Never thought about looking into the excess rates but I found this document. It looks like you are correct and they only pay .03 kwh. Though I am not sure of exactly what these numbers mean. Probably not worth it but I am going to crunch some numbers further I may just call a solar company in for free consultation and see what they say.


----------



## Deezl Smoke (Dec 6, 2015)

Brian26 said:


> Never thought about looking into the excess rates but I found this document. It looks like you are correct and they only pay .03 kwh. Though I am not sure of exactly what these numbers mean. Probably not worth it but I am going to crunch some numbers further I may just call a solar company in for free consultation and see what they say.
> 
> View attachment 168712



 If you do, and decide to go solar, would you please share the info here? I use even less than you at 250-300 kwh, but would like to go solar for a percentage of my usage that I consider recreational or non critical. I doubt I will ever be completely off grid unless I find a gal with similar interests to share the lifestyle with.


----------



## Former Farmer (Dec 6, 2015)

Does your utility require 2 meters for customer generation?   Mine does.  If I generate more than what I use, it accumulates on a second meter and standard usage accumulates on the first meter.  

If you only need one meter, it might be okay.  If you generate excess, it might count backwards on the meter and standard usage would count forwards.  If this is the case, your excess would be at the same rate of your usage. 

Don't get me wrong, I am all for solar and renewable energies.  I have over 10kw installed myself.   But it seems that the utilities are getting the public service commisons to side with them the majority of the time in regards to customer generation.  If I were to install a new system today, I probably wouldn't put in such a large system and would know exactly the what the utility's rates / structures are.  When I installed my system, my utility bought back the excess at the same rate as what I pay.  Great deal.  Now, they buy back at wholesale rates and charge you normal rates.  Remember I have 2 meters, so there is no credit for excess that would be used by me at a different time during the month.  Sell back to them low, buy back from them high.  Not a good deal.


----------



## DBoon (Dec 6, 2015)

Hi Brian26, in terms of "financial payback", this can be easily calculated if your utility supports yearly net metering.  If you utility does not support yearly net metering, it gets a lot more complicated.  CT electricity prices are very high, so the financial payback will be quicker.
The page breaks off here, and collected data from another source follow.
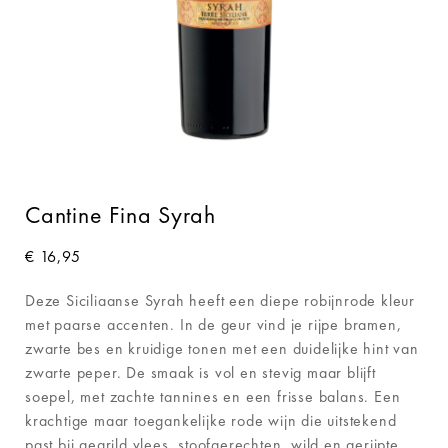
Cantine Fina Syrah
€
16,95
Deze Siciliaanse Syrah heeft een diepe robijnrode kleur
met paarse accenten. In de geur vind je rijpe bramen,
zwarte bes en kruidige tonen met een duidelijke hint van
zwarte peper. De smaak is vol en stevig maar blijft
soepel, met zachte tannines en een frisse balans. Een
krachtige maar toegankelijke rode wijn die uitstekend
past bij gegrild vlees, stoofgerechten, wild en gerijpte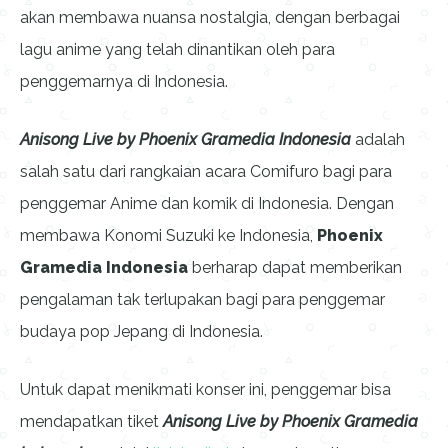
akan membawa nuansa nostalgia, dengan berbagai
lagu anime yang telah dinantikan oleh para
penggemarnya di Indonesia.
Anisong Live by Phoenix Gramedia Indonesia
adalah
salah satu dari rangkaian acara Comifuro bagi para
penggemar Anime dan komik di Indonesia. Dengan
membawa Konomi Suzuki ke Indonesia,
Phoenix
Gramedia Indonesia
berharap dapat memberikan
pengalaman tak terlupakan bagi para penggemar
budaya pop Jepang di Indonesia.
Untuk dapat menikmati konser ini, penggemar bisa
mendapatkan tiket
Anisong Live by Phoenix Gramedia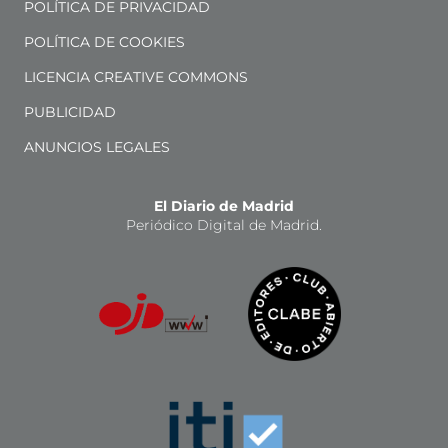
POLÍTICA DE PRIVACIDAD
POLÍTICA DE COOKIES
LICENCIA CREATIVE COMMONS
PUBLICIDAD
ANUNCIOS LEGALES
El Diario de Madrid
Periódico Digital de Madrid.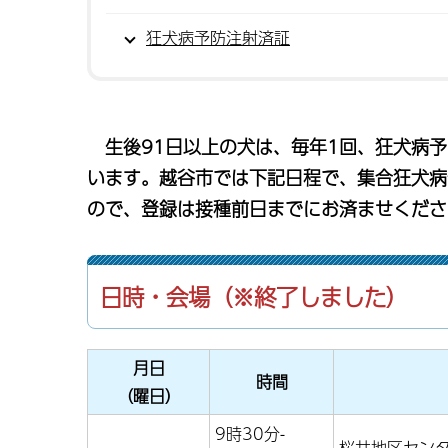
狂犬病予防注射済証
生後91日以上の犬は、毎年1回、狂犬病
います。越谷市では下記日程で、集合狂犬病
ので、登録は接種前日までにお済ませくださ
日時・会場
（※終了しました）
月日
時間
（曜日）
9時30分-
桜井地区セン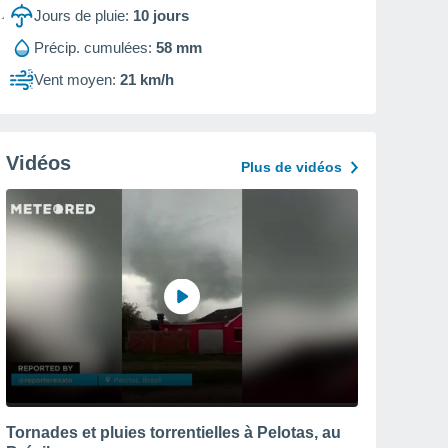
Jours de pluie:
10
jours
Précip. cumulées:
58 mm
Vent moyen:
21 km/h
Vidéos
Plus de vidéos
Tornades et pluies torrentielles à Pelotas, au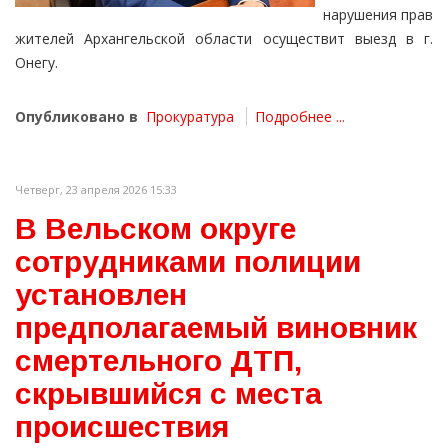
нарушения прав
жителей Архангельской области осуществит выезд в г.
Онегу.
Опубликовано в
Прокуратура
Подробнее ...
Четверг, 23 апреля 2026 15:33
В Вельском округе
сотрудниками полиции
установлен
предполагаемый виновник
смертельного ДТП,
скрывшийся с места
происшествия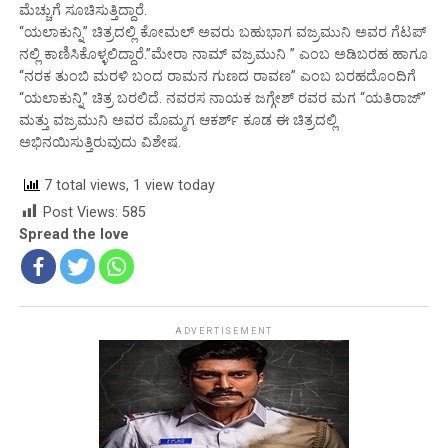
ಮೆಚ್ಚುಗೆ ಸೂಚಿಸುತ್ತಿದ್ದಾರೆ.
“ಯಲಾಕುನ್ನಿ” ಚಿತ್ರದಲ್ಲಿ ಕೋಮಲ್ ಅವರು ಬಹುಭಾಗ ವಜ್ರಮುನಿ ಅವರ ಗೆಟಪ್
ನಲ್ಲಿ ಕಾಣಿಸಿಕೊಳ್ಳಲಿದ್ದಾರೆ.”ಮೇರಾ ನಾಮ್ ವಜ್ರಮುನಿ ” ಎಂಬ ಅಡಿಬರಹ ಹಾಗೂ
“ನರಕ ತುಂಬಿ ಮರಳಿ ಬಂದ ರಾಮನ ಗುಣದ ರಾವಣ” ಎಂಬ ಬರಹದೊಂದಿಗೆ
“ಯಲಾಕುನ್ನಿ” ಚಿತ್ರ ಬರಲಿದೆ. ನವರಸ ನಾಯಕ ಜಗ್ಗೇಶ್ ರವರ ಮಗ “ಯತಿರಾಜ್”
ಮತ್ತು ವಜ್ರಮುನಿ ಅವರ ಮೊಮ್ಮಗ ಆಕರ್ಶ್ ಕೂಡ ಈ ಚಿತ್ರದಲ್ಲಿ
ಅಭಿನಯಿಸುತ್ತಿರುವುದು ವಿಶೇಷ.
7 total views, 1 view today
Post Views:
585
Spread the love
ADVERTISEMENT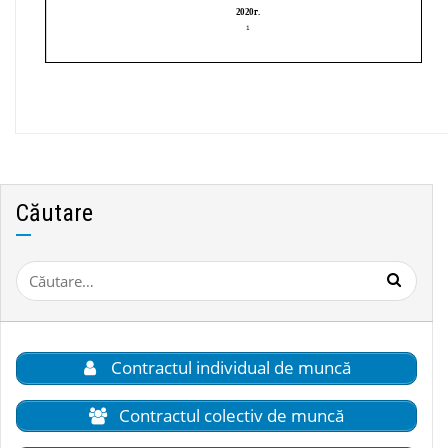
Căutare
Caută
după:
Contractul individual de muncă
Contractul colectiv de muncă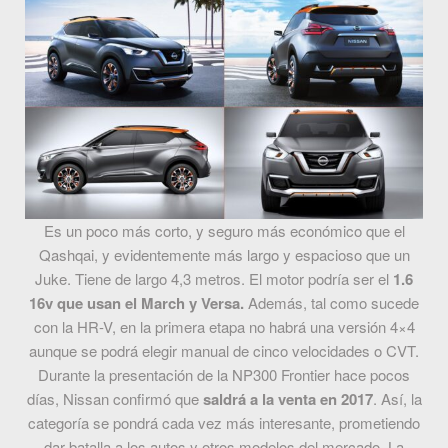
Es un poco más corto, y seguro más económico que el
Qashqai, y evidentemente más largo y espacioso que un
Juke. Tiene de largo 4,3 metros. El motor podría ser el
1.6
16v que usan el March y Versa.
Además, tal como sucede
con la HR-V, en la primera etapa no habrá una versión 4×4
aunque se podrá elegir manual de cinco velocidades o CVT.
Durante la presentación de la NP300 Frontier hace pocos
días, Nissan confirmó que
saldrá a la venta en 2017
. Así, la
categoría se pondrá cada vez más interesante, prometiendo
dar batalla a los autos y otros modelos del mercado. La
A 400-500 kWh load per year is a good size demand for a solar PV system.  You can easily handle that with an ~5kW system installed in CT on a roof, and the cost of such a system will be reasonable, and this is a typical size system installed.  If you were only looking at a 2kWh system, many installers will likely not be interested (based on an earlier experience I had with a small house and small roof area).  If you put in a larger system, you may then have the ability to add a load that you maybe always wanted (e.g. electric stove instead of gas/propane stove) or give you an amenity that wasn't possible before (e.g. mini-split heat pump for cooling, and some shoulder-season heating).  
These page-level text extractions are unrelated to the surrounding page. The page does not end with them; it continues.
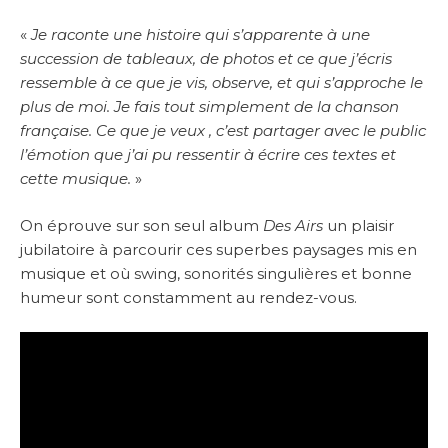
«
Je raconte une histoire qui s’apparente à une
succession de tableaux, de photos et ce que j’écris
ressemble à ce que je vis, observe, et qui s’approche le
plus de moi. Je fais tout simplement de la chanson
française. Ce que je veux , c’est partager avec le public
l’émotion que j’ai pu ressentir à écrire ces textes et
cette musique.
»
On éprouve sur son seul album
Des Airs
un plaisir
jubilatoire à parcourir ces superbes paysages mis en
musique et où swing, sonorités singulières et bonne
humeur sont constamment au rendez-vous.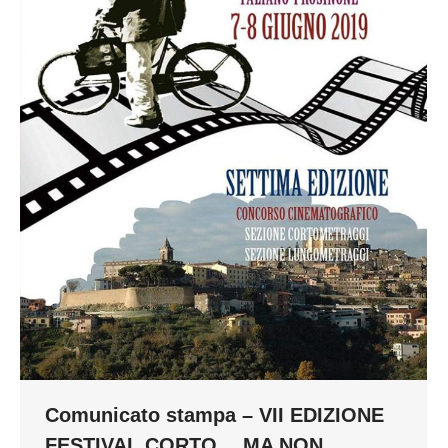
Comunicato stampa – VII EDIZIONE
FESTIVAL CORTO… MA NON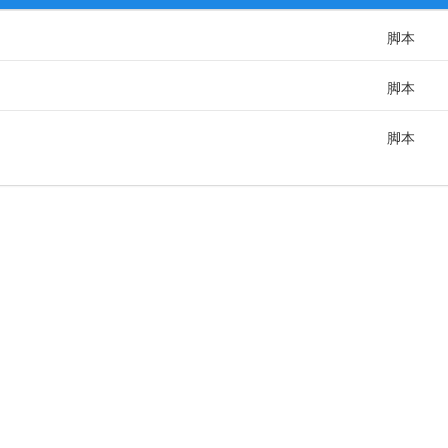
脚本
脚本
脚本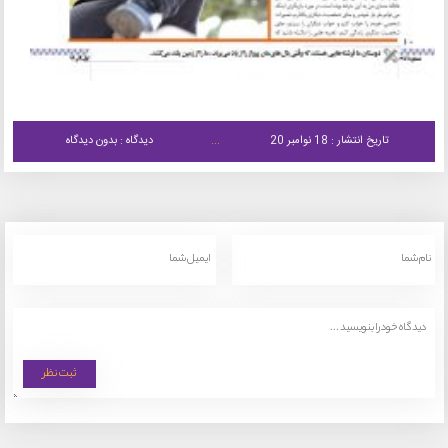
تاریخ انتشار : 18 نوامبر 20
دیدگاه : بدون دیدگاه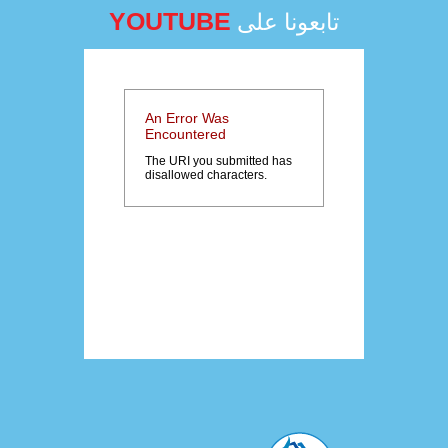
YOUTUBE
تابعونا على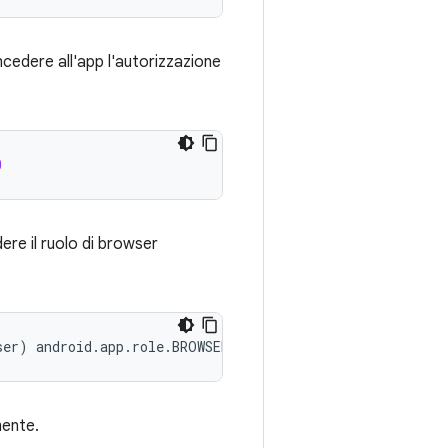
cedere all'app l'autorizzazione
0
re il ruolo di browser
mente.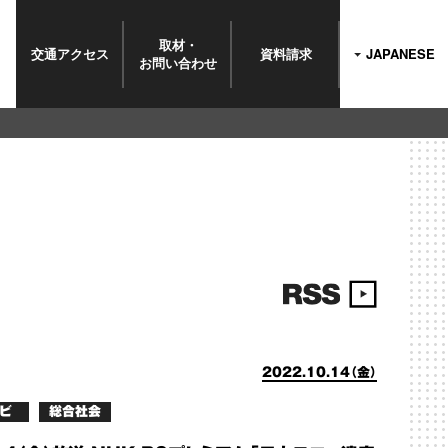
取材・
交通
アクセス
資料請求
JAPANESE
お問い
合わせ
2022.10.14（金）
ビ
総合社会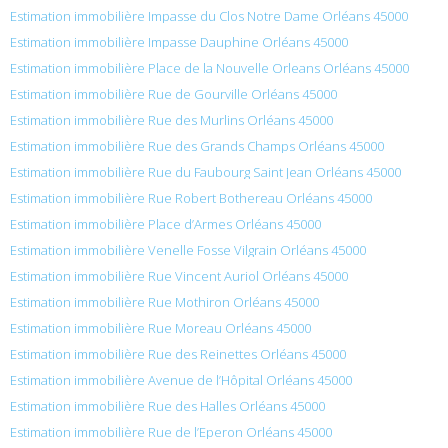
Estimation immobilière Impasse du Clos Notre Dame Orléans 45000
Estimation immobilière Impasse Dauphine Orléans 45000
Estimation immobilière Place de la Nouvelle Orleans Orléans 45000
Estimation immobilière Rue de Gourville Orléans 45000
Estimation immobilière Rue des Murlins Orléans 45000
Estimation immobilière Rue des Grands Champs Orléans 45000
Estimation immobilière Rue du Faubourg Saint Jean Orléans 45000
Estimation immobilière Rue Robert Bothereau Orléans 45000
Estimation immobilière Place d’Armes Orléans 45000
Estimation immobilière Venelle Fosse Vilgrain Orléans 45000
Estimation immobilière Rue Vincent Auriol Orléans 45000
Estimation immobilière Rue Mothiron Orléans 45000
Estimation immobilière Rue Moreau Orléans 45000
Estimation immobilière Rue des Reinettes Orléans 45000
Estimation immobilière Avenue de l’Hôpital Orléans 45000
Estimation immobilière Rue des Halles Orléans 45000
Estimation immobilière Rue de l’Eperon Orléans 45000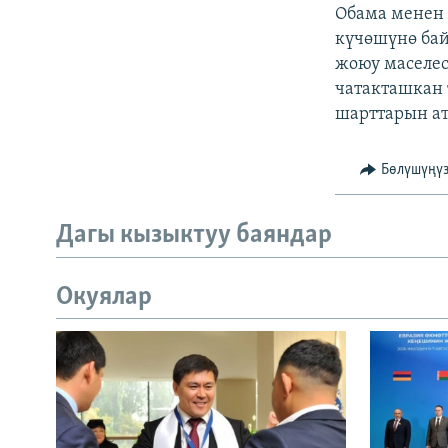
Обама менен
күчөшүнө бай
жоюу маселе
чатакташкан
шарттарын ат
Бөлүшүңү
Дагы кызыктуу баяндар
Окуялар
If your decision isn't made purely on economics, but on a decision to "do the right thing" for whatever reason, then if you can afford it, just do it.  My personal decision to install a 5.3kW ground-mount system wasn't based just on payback time - I've wanted to do this for 20 years and finally had the location to allow it.  My financial payback is likely around 15-18 years, but I don't care.  I have what I want, I could afford it, and I feel that I am doing the right thing.  My money is better spent on that than on a sports car or something like that (my opinion).  After incentives, mine was about $3/watt installed (with a ground-mount, which is more expensive).  
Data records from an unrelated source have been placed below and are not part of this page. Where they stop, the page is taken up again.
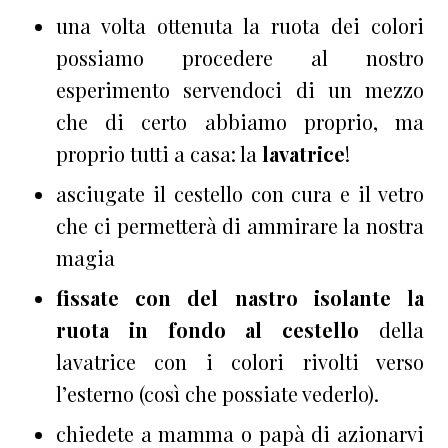
una volta ottenuta la ruota dei colori
possiamo procedere al nostro
esperimento servendoci di un mezzo
che di certo abbiamo proprio, ma
proprio tutti a casa: la
lavatrice
!
asciugate il cestello con cura e il vetro
che ci permetterà di ammirare la nostra
magia
fissate con del nastro isolante la
ruota in fondo al cestello
della
lavatrice con i colori rivolti verso
l’esterno (così che possiate vederlo).
chiedete a mamma o papà di azionarvi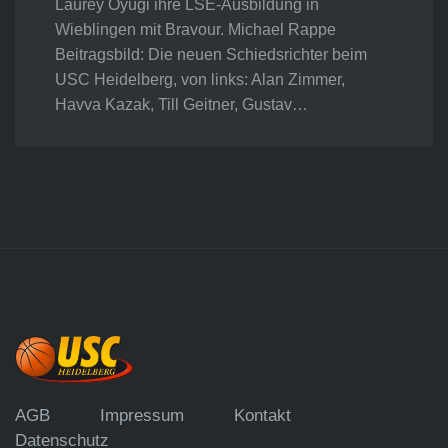
Laurey Oyugi ihre LSE-Ausbildung in
Wieblingen mit Bravour. Michael Rappe
Beitragsbild: Die neuen Schiedsrichter beim
USC Heidelberg, von links: Alan Zimmer,
Havva Kazak, Till Geitner, Gustav…
AGB
Impressum
Kontakt
Datenschutz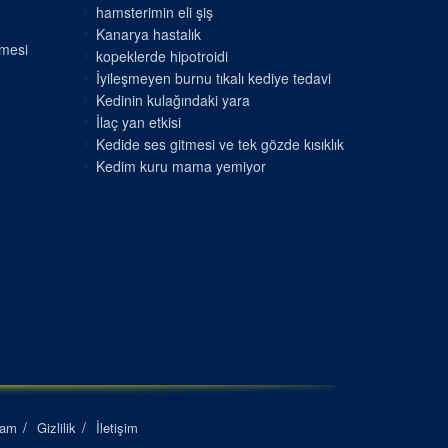
hamsterimin eli şiş
Kanarya hastalık
nmesi
kopeklerde hipotroidi
İyileşmeyen burnu tıkalı kediye tedavi
Kedinin kulağındaki yara
İlaç yan etkisi
Kedide ses gitmesi ve tek gözde kısıklık
Kedim kuru mama yemiyor
lam
Gizlilik
İletişim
I haven't checked recently but it would not shock me if roof-installed solar PV systems are going in for $2/watt or less nowadays after incentives.  The 30% federal tax credit incentive is eliminated after 2016, so that might be reason to move sooner rather than later.  

I would encourage you to investigate this in detail now and think about what you want to do for the next month or two, and line up some installers for a spring install, if this is what you want.  Don't want until the fall of 2016 - the installers will be plenty busy by then.


----------



## lml999 (May 17, 2016)

We're about to pull the trigger on a 12.5 KW system on Cape Cod. We want to make sure that we get our system installed this calendar year, so that we're assured of getting both the federal and state tax credits, and stay in the SREC 2 program.

With a low interest solar loan, we will be cash flow neutral between the monthly loan payments and the SRECs. Then we get free electricity on top of that. Plus, with EverSource on the Cape, we can bank our excess generation or even "gift" it to another subscriber in the area...and then work out a side arrangement for reimbursement with them. Never heard of this before...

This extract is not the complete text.